Tina Turner tours like the best of them. The rock-and-roll veteran is out there strutting some pretty fantastic stuff on her current 24/7 World Tour 2000, which began with a grueling schedule that most young performers would find too punishing. Six of the 14 trucks that carried this big tour from city to city on the initial US leg of one-night stands were dedicated to a sophisticated set with myriad moving parts.

Designed by British architect/set designer Mark Fisher, whose credits range from the Rolling Stones, Janet Jackson, and Pink Floyd to the Millennium Dome in London, Turner's set is an encompassing environment that adds extra punch to the power of her performance. "She wanted something that was modern, cool, sleek," says Fisher. "Several conversations took place over sketchbooks before we were clear about what she meant by this."

Fisher says the end result is "hugely complicated and one of the largest arena shows to ever go out and tour back-to-back," adding, "It has been described as a stadium tour in an arena." The designer developed Turner's initial idea of "cabins" and access ramps for the six-piece band into an "apartment building," which consisted of a double set of risers with visible staircases and a front drop that creates six compartments for the musicians. The staircases stretch to 25' above stage level, for a vertical as well as horizontal appeal.
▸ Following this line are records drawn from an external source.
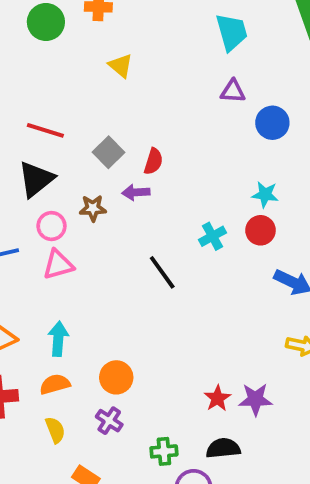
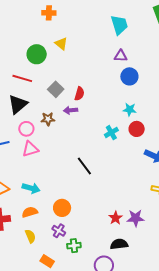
green circle: (46, 22) -> (37, 54), moved
blue circle: (272, 123) -> (129, 76), moved
cyan star: (265, 195) -> (130, 110), moved
black line: (162, 272) -> (84, 166), moved
cyan arrow: (58, 339) -> (31, 188), turned 102
green cross: (164, 451) -> (74, 246), moved

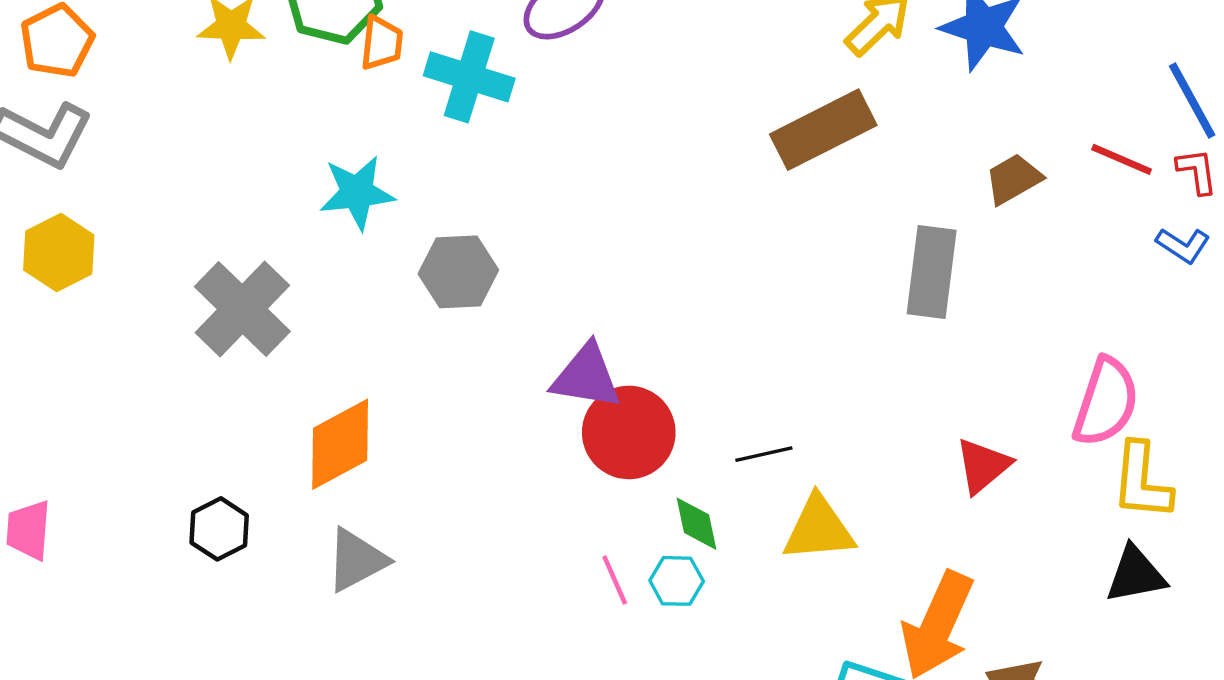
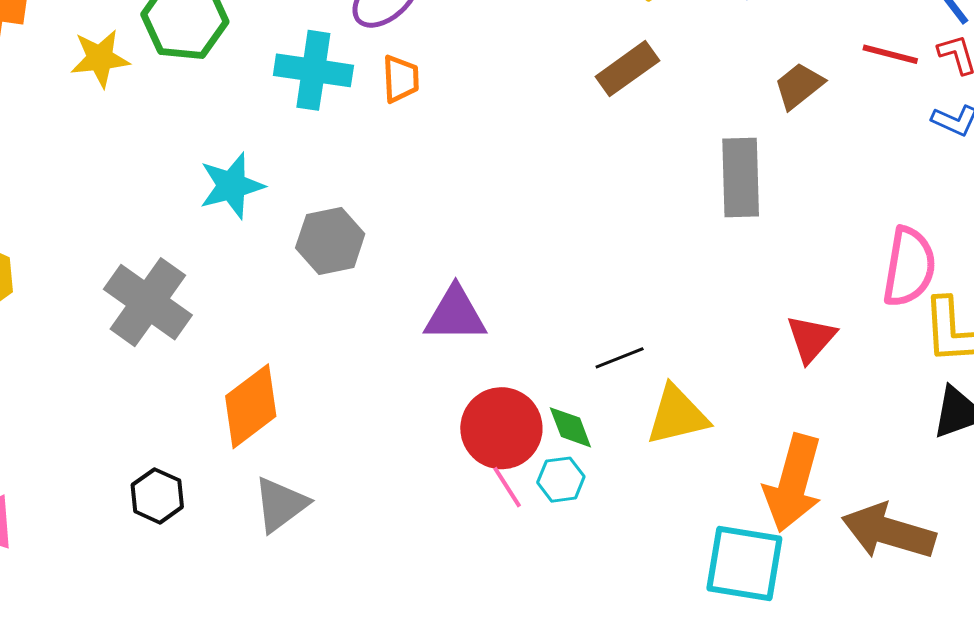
orange trapezoid: (382, 43) -> (401, 79), moved
brown rectangle: (823, 130) -> (627, 69), size x0.7
red circle: (629, 432) -> (501, 428), moved

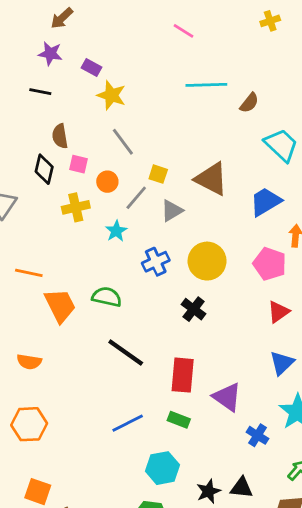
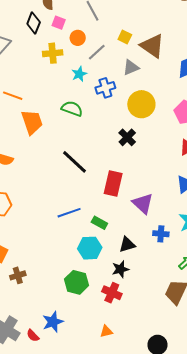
yellow square: (158, 174) -> (125, 37), moved
gray triangle: (172, 211) -> (131, 67), moved
blue cross: (156, 262) -> (105, 88), moved
green semicircle: (107, 297) -> (72, 109), moved
green rectangle: (179, 420) -> (99, 223), moved
blue cross: (257, 435) -> (161, 234), turned -35
black triangle: (242, 488) -> (127, 245), moved, turned -30

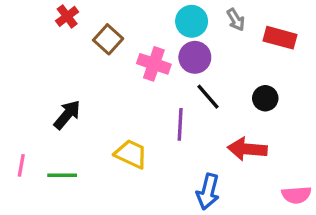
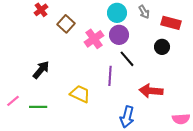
pink cross: (154, 64) -> (94, 39), turned 36
black circle: (265, 98) -> (162, 47), moved
pink line: (21, 165) -> (13, 101), turned 40

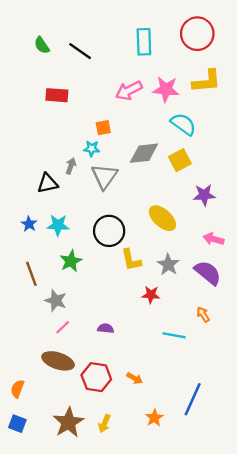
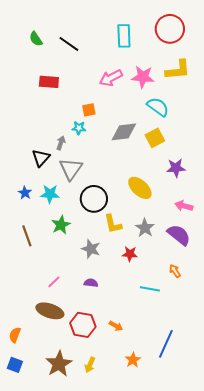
gray triangle: (104, 176) -> (71, 169), moved
black triangle: (48, 183) -> (41, 158), turned -36
gray star: (56, 301) -> (91, 249), moved

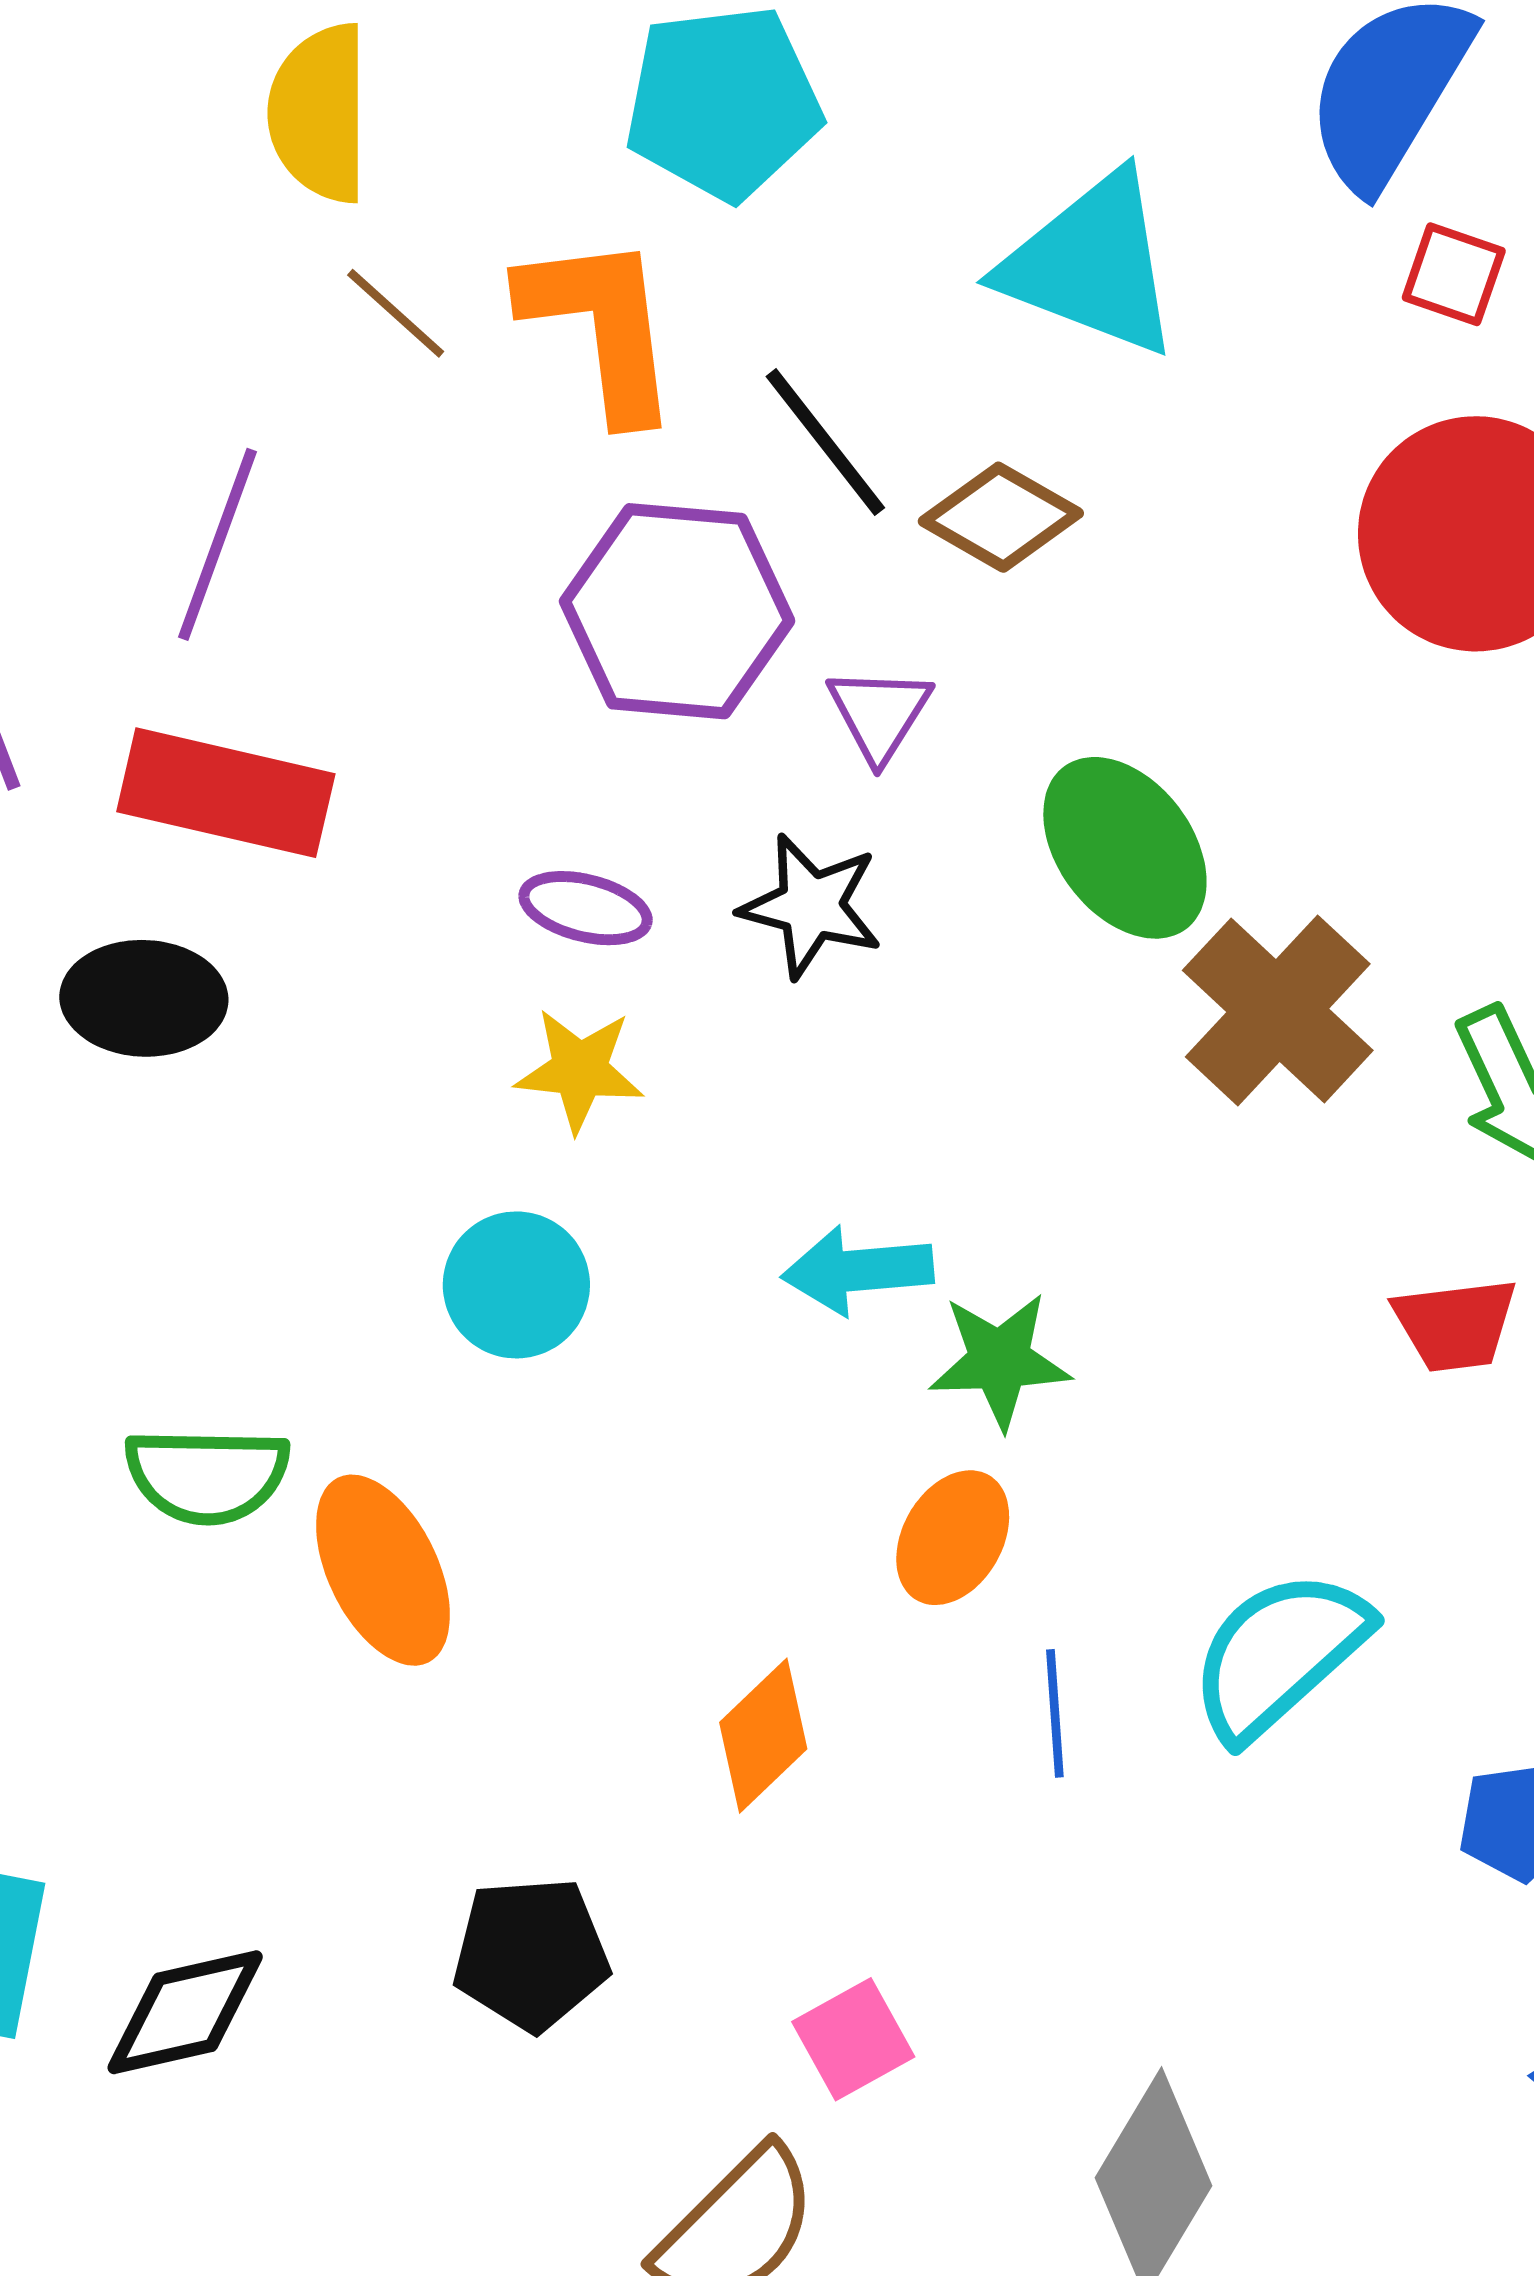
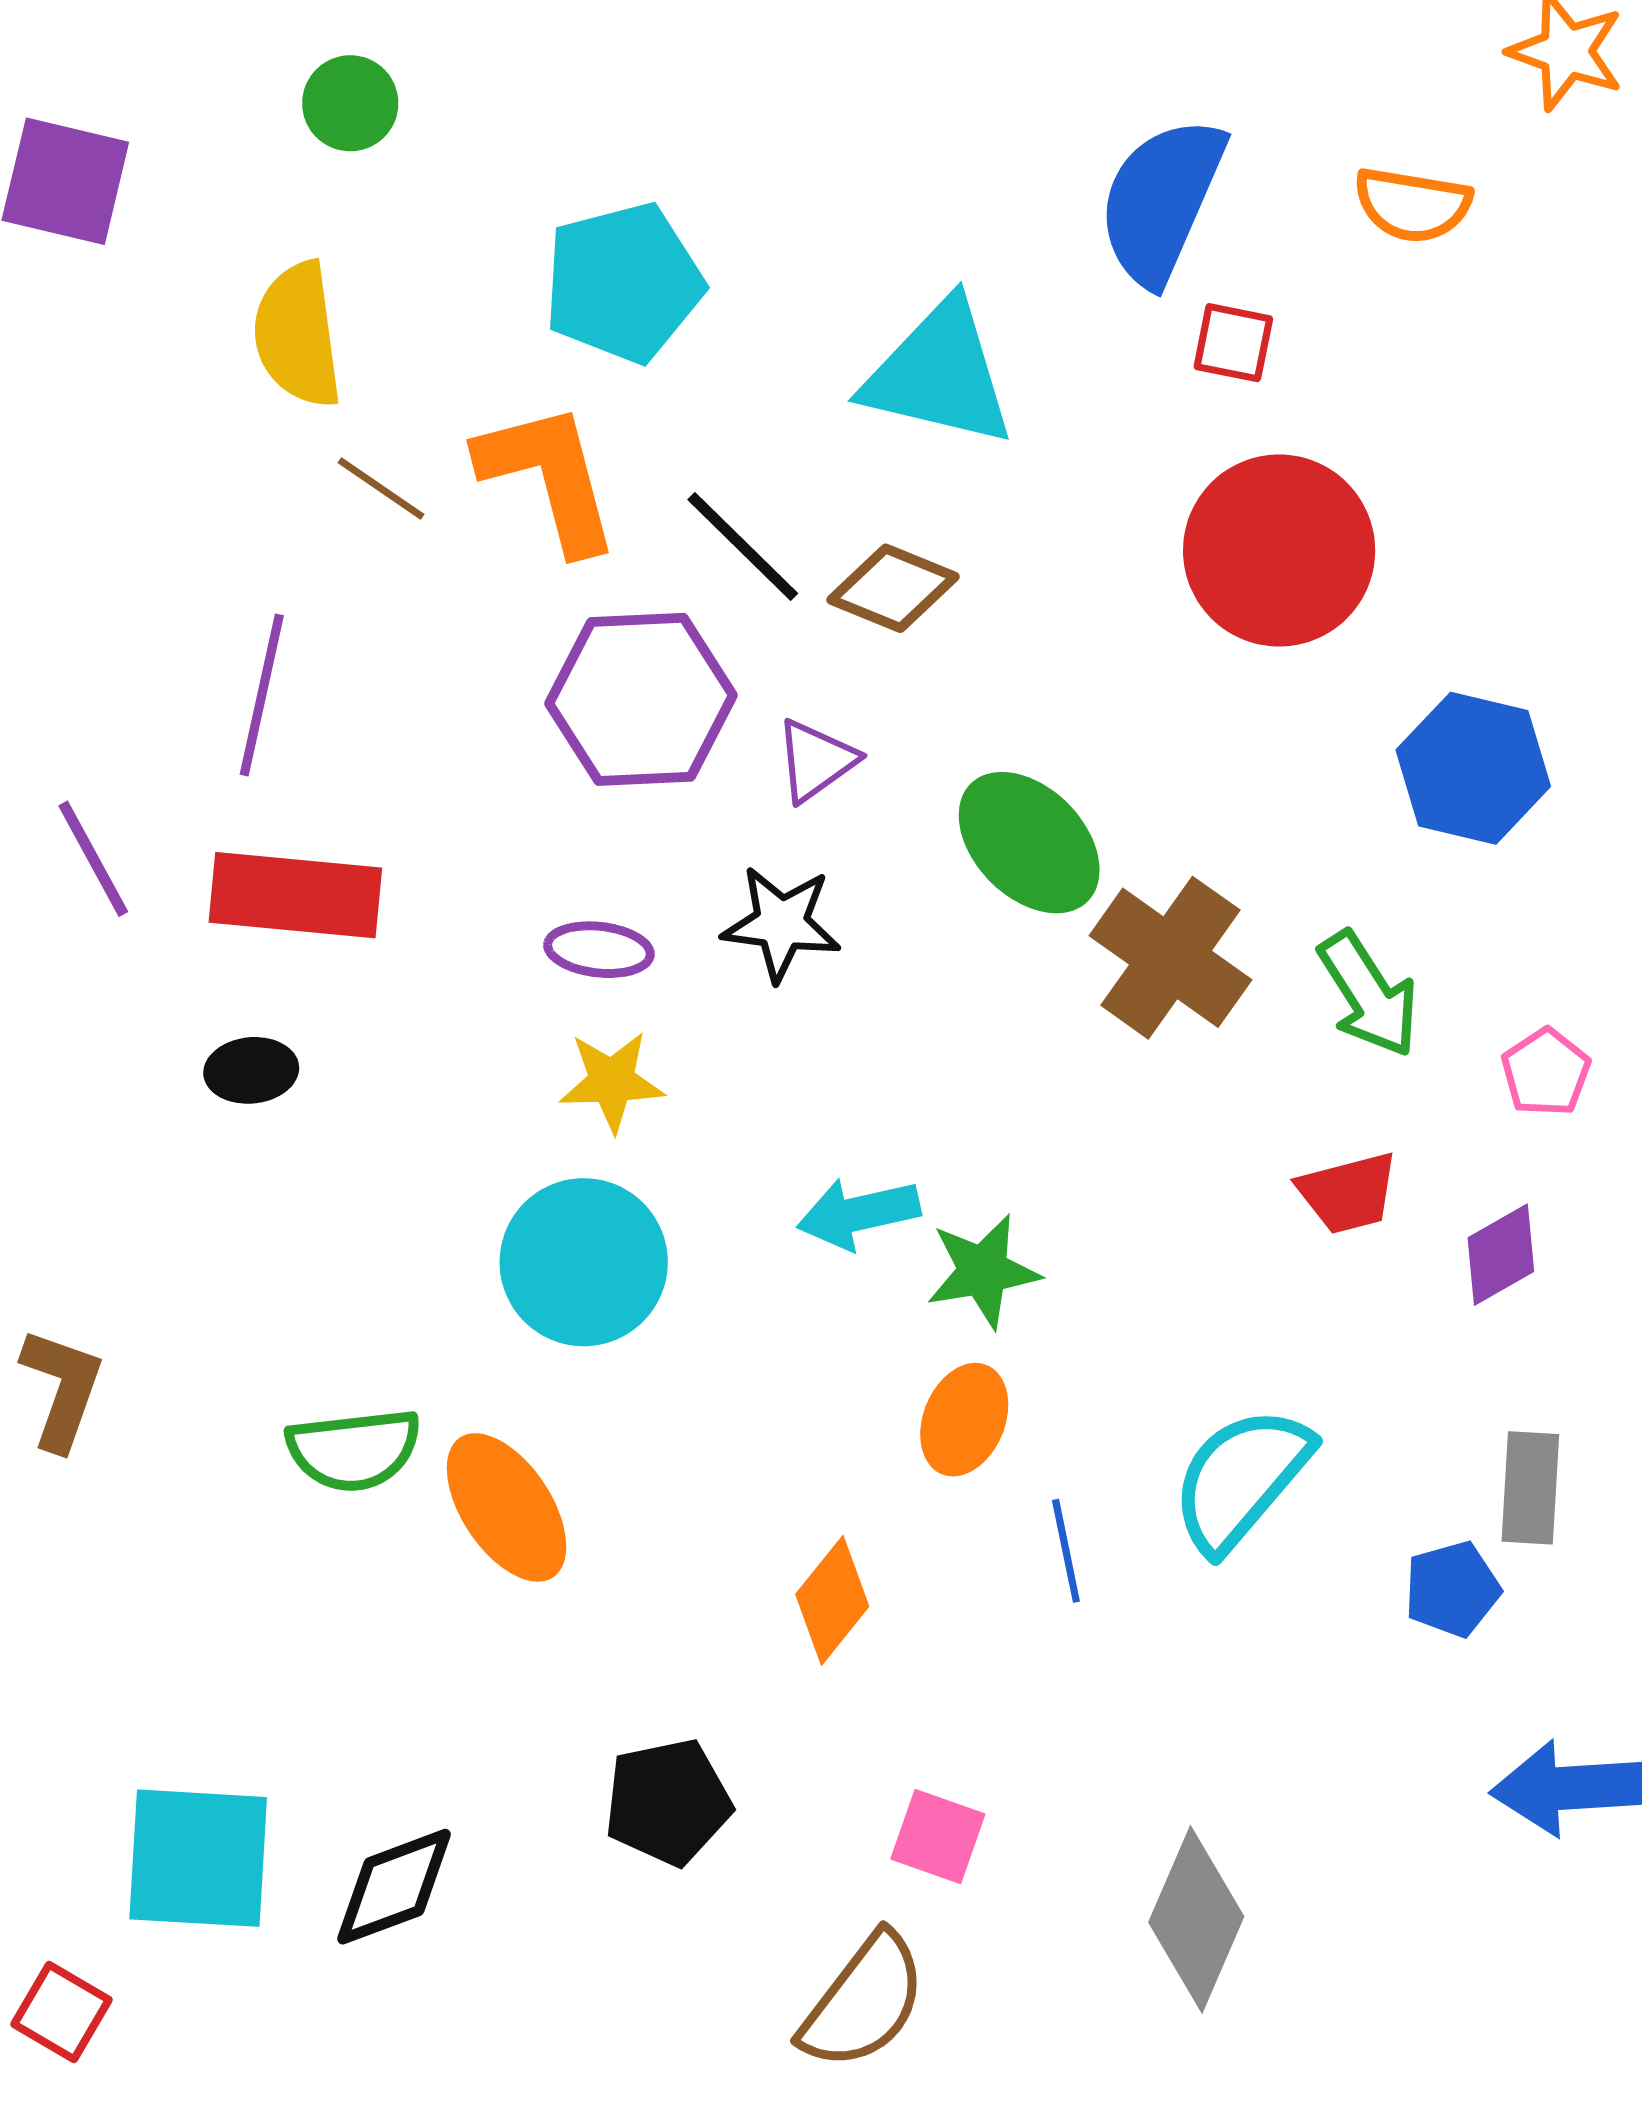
purple triangle: (879, 714) -> (816, 761), turned 30
black ellipse: (144, 998) -> (251, 1070), size x0.7
cyan circle: (516, 1285) -> (584, 1262), size x1.4
pink square: (853, 2039) -> (938, 1837), turned -34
Backstage, this height is echoed with platforms that hold lighting equipment and fog machines, including four Le Maitre Neutron Pro units and two F-100 Fogger MK2 units.

Fisher also came up with the idea of splitting the set in two for what he calls the "volcano" reveal for "I Heard It Through the Grapevine," in which a red flame backdrop replaces a sculpted silvery black drop in use for most of the show. The drops were added to make the set "look pretty," notes Fisher. "Tina was going for spectacle." Tait Towers in Lititz, PA, built the set, under the expert guidance of Michael Tait and Jim "Winky" Fairorth.

Dave Perry, whose studio is in Birmingham, England, created both backdrops. He worked from Fisher's designs, using an assortment of fabrics, including voile, gauze, lame, and satin, to get the desired effect. "We create the shapes, then stitch the fabrics together to get a three-dimensional depth that catches the light; that's our specialty, really," says Perry. "There are no set rules or techniques. We create each design on an ad hoc basis, with an air-brushed [painted] enhancement on the fabric after the drops are made."

The set split into two pieces twice--once for the volcano effect and once again for the unplugged portion of the show--with the video screen dropping between the two sections. During these moments, the video screen continues to move and also splits into two parts, adding an incredible visual impact to the production. Video director Christine Strand used all of the screens to add another layer of visual interest throughout the show.

Fisher describes the action of the set for the "Grapevine" reveal: "The band apartments split open, creating a 20'-wide gap ablaze with gold and red pyro and revealing the video screen upstage. An 18'-long ramp rises out of the floor as soon as the apartments are clear. It meets an upstage entry platform (above Turner's backstage quick-change area) behind the curtain. Tina and the girls are standing on the roof of the quick-change, upstage of the video screen. The screen splits open and they shimmy down the ramp."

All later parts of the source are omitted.